WHAT THIS TASK INVOLVES:
Please retype the data below exactly, stopping after the line with "9001, ИСО 14 001, ИСО 18 001)" and skipping every picture.

DATA FOR THIS EXERCISE:
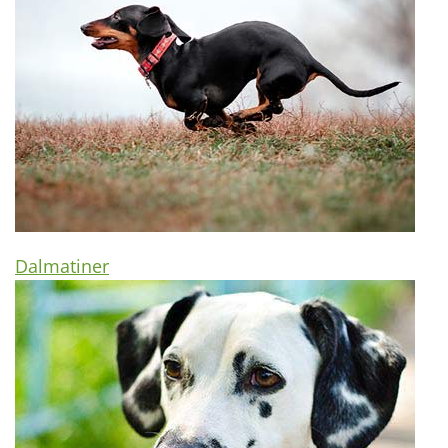
Dalmatiner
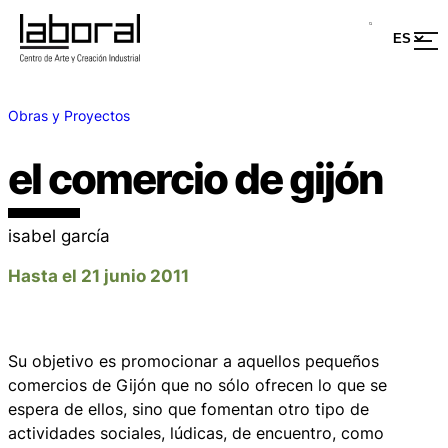
Obras y Proyectos
el comercio de gijón
isabel garcía
Hasta el 21 junio 2011
Su objetivo es promocionar a aquellos pequeños
comercios de Gijón que no sólo ofrecen lo que se
espera de ellos, sino que fomentan otro tipo de
actividades sociales, lúdicas, de encuentro, como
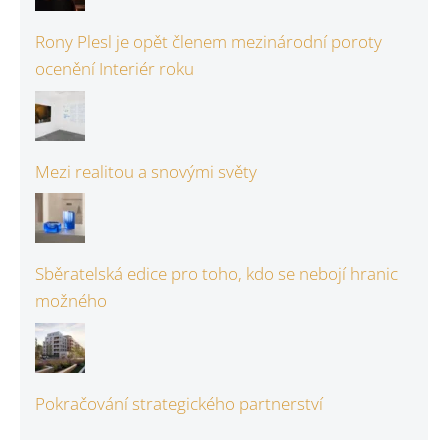
Rony Plesl je opět členem mezinárodní poroty
ocenění Interiér roku
Mezi realitou a snovými světy
Sběratelská edice pro toho, kdo se nebojí hranic
možného
Pokračování strategického partnerství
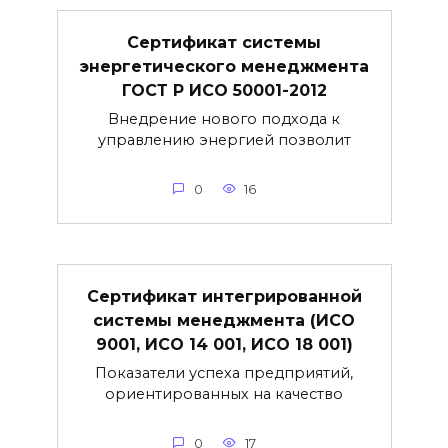
Сертификат системы
энергетического менеджмента
ГОСТ Р ИСО 50001-2012
Внедрение нового подхода к
управлению энергией позволит
0
16
Сертификат интегрированной
системы менеджмента (ИСО
9001, ИСО 14 001, ИСО 18 001)
Показатели успеха предприятий,
ориентированных на качество
0
17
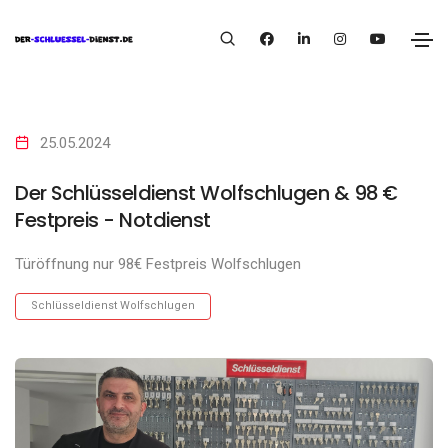
25.05.2024
Der Schlüsseldienst Wolfschlugen & 98 €
Festpreis - Notdienst
Türöffnung nur 98€ Festpreis Wolfschlugen
Schlüsseldienst Wolfschlugen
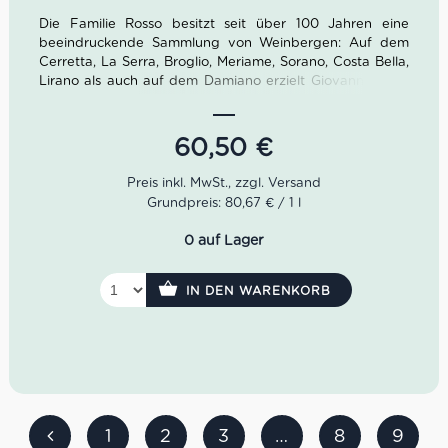
Die Familie Rosso besitzt seit über 100 Jahren eine
beeindruckende Sammlung von Weinbergen: Auf dem
Cerretta, La Serra, Broglio, Meriame, Sorano, Costa Bella,
Lirano als auch auf dem Damiano erzielt Giovanni Rosso
erstaunliche Ergebnisse. Giovannis Sohn Davide wurde
2001 im Alter von 27 Jahren zum Chef-Önologe
gemacht. Sein Credo:
Der Wein muss die perfekte Kopie
60,50
€
seines Terroirs sein
.
Der Schöpfungsprozess des Barolo Serra startet mit der
Grundpreis: 80,67 € / 1 l
Lese Mitte Oktober. Die Gärung dauert in etwa 28 Tage.
Zur Vinifizierung reift der Wein in französischen
0 auf Lager
Eichenfässern mit 25 und 50 hl . Das Holz stammt aus
dem berühmten Wald von Fontainebleau. Im Glas zeigt
sich unser Barolo Serra mit intensiver rubinroter Farbe.
IN DEN WARENKORB
Zudem entfalten sich im Bouquet herrliche Duftnoten von
Waldfrüchten, Veilchen, Lakritz als auch Kaffeebohnen.
Im Trunk offenbart sich ein kräftiger, dichter sowie
elegant strukturierter Geschmack. Mit seidigem Tannin
sowie der persistenten balsamischen Note unterlegt,
schließt sich bis zum letzten Nachhall ein äußerst
harmonischer Spannungsbogen.
1
2
3
…
8
9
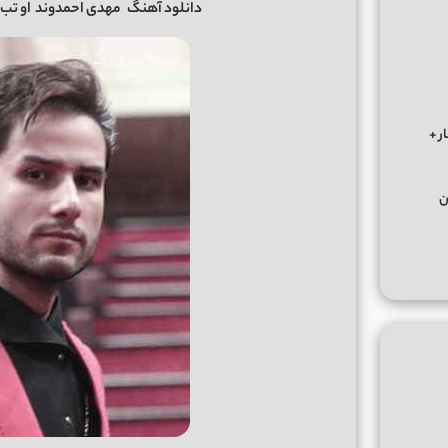
دانلود آهنگ
مهدی احمدوند
او تب و
ر +
ن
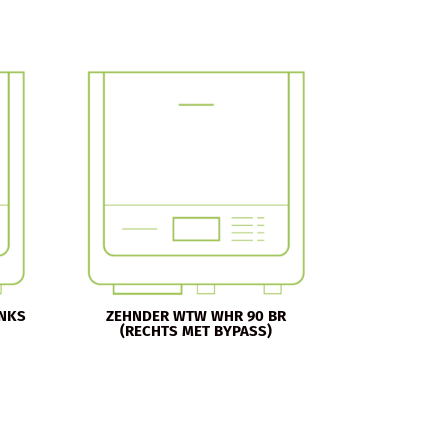
INKS
ZEHNDER WTW WHR 90 BR
(RECHTS MET BYPASS)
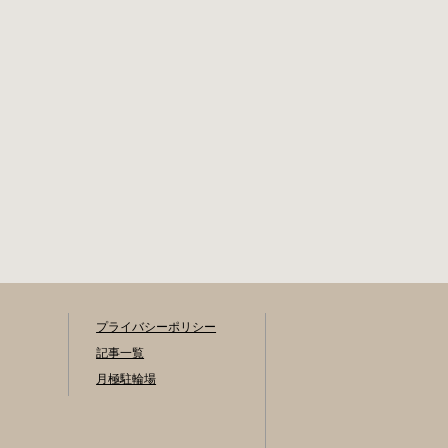
プライバシーポリシー
記事一覧
月極駐輪場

ANSWER SPACE:
Dalmatiner
Obras y Proyectos
el comercio de gijón
isabel garcía
Hasta el 21 junio 2011
Su objetivo es promocionar a aquellos pequeños
comercios de Gijón que no sólo ofrecen lo que se
espera de ellos, sino que fomentan otro tipo de
actividades sociales, lúdicas, de encuentro, como
Rony Plesl je opět členem mezinárodní poroty
ocenění Interiér roku
Mezi realitou a snovými světy
Sběratelská edice pro toho, kdo se nebojí hranic
možného
Pokračování strategického partnerství
Сертификат системы
энергетического менеджмента
ГОСТ Р ИСО 50001-2012
Внедрение нового подхода к
управлению энергией позволит
0
16
Сертификат интегрированной
системы менеджмента (ИСО
9001, ИСО 14 001, ИСО 18 001)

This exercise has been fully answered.